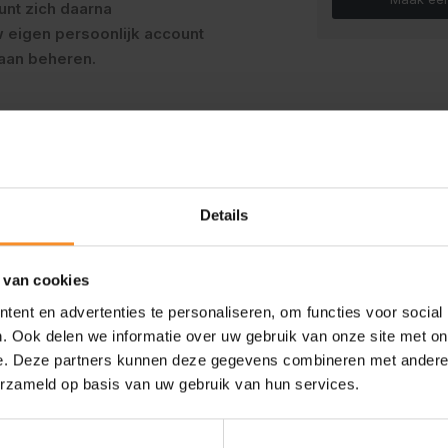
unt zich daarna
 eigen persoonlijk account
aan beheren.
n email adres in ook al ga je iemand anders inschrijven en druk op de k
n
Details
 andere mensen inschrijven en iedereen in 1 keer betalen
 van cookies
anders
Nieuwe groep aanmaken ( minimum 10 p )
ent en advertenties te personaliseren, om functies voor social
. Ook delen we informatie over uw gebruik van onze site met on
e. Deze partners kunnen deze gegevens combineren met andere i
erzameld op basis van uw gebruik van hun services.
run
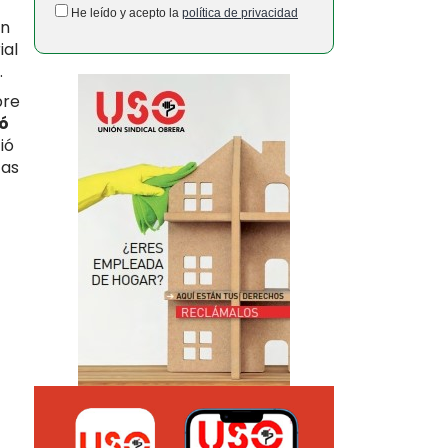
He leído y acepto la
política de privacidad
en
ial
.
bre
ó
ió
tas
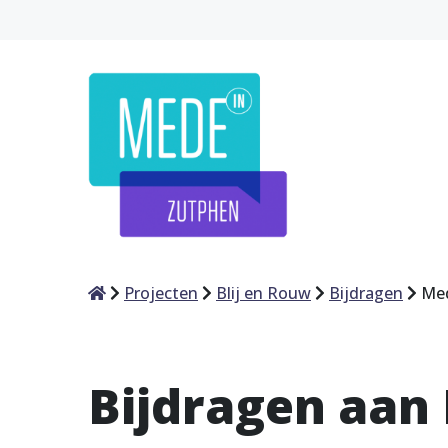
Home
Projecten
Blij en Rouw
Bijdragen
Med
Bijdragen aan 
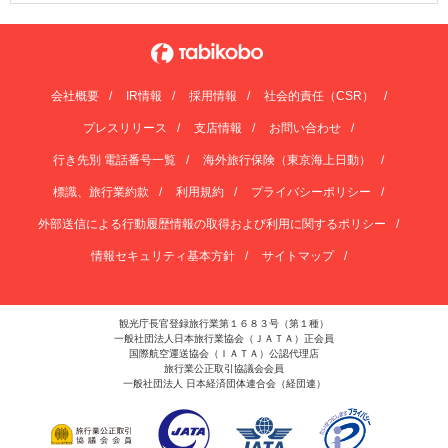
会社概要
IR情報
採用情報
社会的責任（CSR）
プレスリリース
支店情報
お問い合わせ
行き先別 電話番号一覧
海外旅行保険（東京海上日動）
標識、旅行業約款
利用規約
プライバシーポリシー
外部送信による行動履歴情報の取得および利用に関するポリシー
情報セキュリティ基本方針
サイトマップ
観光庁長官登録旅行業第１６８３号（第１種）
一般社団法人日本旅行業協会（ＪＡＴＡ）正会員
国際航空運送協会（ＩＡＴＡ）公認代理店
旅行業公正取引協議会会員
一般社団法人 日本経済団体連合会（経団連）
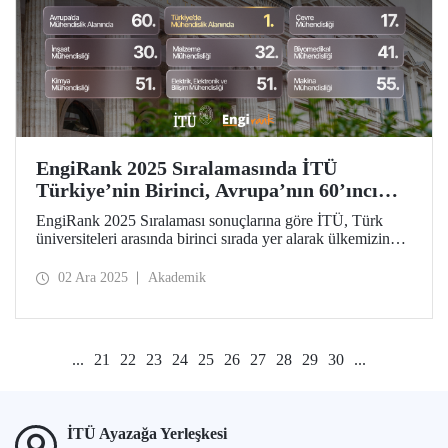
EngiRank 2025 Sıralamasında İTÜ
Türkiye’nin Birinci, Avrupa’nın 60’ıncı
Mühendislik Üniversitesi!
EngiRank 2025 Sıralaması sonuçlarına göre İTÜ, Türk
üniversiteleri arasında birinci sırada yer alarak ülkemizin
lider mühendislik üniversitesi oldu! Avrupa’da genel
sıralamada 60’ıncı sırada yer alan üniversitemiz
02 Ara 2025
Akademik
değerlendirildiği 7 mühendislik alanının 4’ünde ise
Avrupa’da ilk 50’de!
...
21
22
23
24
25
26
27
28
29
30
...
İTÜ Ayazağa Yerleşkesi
-- -- --
▶ [Problem to work on]:
Transcribe the records verbatim, excluding pictures.

▶ [Answer section]:
unt zich daarna
 eigen persoonlijk account
aan beheren.
n email adres in ook al ga je iemand anders inschrijven en druk op de k
n
Details
 andere mensen inschrijven en iedereen in 1 keer betalen
 van cookies
anders
Nieuwe groep aanmaken ( minimum 10 p )
ent en advertenties te personaliseren, om functies voor social
. Ook delen we informatie over uw gebruik van onze site met on
e. Deze partners kunnen deze gegevens combineren met andere i
erzameld op basis van uw gebruik van hun services.
run
He leído y acepto la
política de privacidad
en
ial
.
bre
ó
ió
tas
Home
Projecten
Blij en Rouw
Bijdragen
Med
Bijdragen aan 
会社概要
IR情報
採用情報
社会的責任（CSR）
プレスリリース
支店情報
お問い合わせ
行き先別 電話番号一覧
海外旅行保険（東京海上日動）
標識、旅行業約款
利用規約
プライバシーポリシー
外部送信による行動履歴情報の取得および利用に関するポリシー
情報セキュリティ基本方針
サイトマップ
観光庁長官登録旅行業第１６８３号（第１種）
一般社団法人日本旅行業協会（ＪＡＴＡ）正会員
国際航空運送協会（ＩＡＴＡ）公認代理店
旅行業公正取引協議会会員
一般社団法人 日本経済団体連合会（経団連）
EngiRank 2025 Sıralamasında İTÜ
Türkiye’nin Birinci, Avrupa’nın 60’ıncı
Mühendislik Üniversitesi!
EngiRank 2025 Sıralaması sonuçlarına göre İTÜ, Türk
üniversiteleri arasında birinci sırada yer alarak ülkemizin
lider mühendislik üniversitesi oldu! Avrupa’da genel
sıralamada 60’ıncı sırada yer alan üniversitemiz
02 Ara 2025
Akademik
değerlendirildiği 7 mühendislik alanının 4’ünde ise
Avrupa’da ilk 50’de!
...
21
22
23
24
25
26
27
28
29
30
...
İTÜ Ayazağa Yerleşkesi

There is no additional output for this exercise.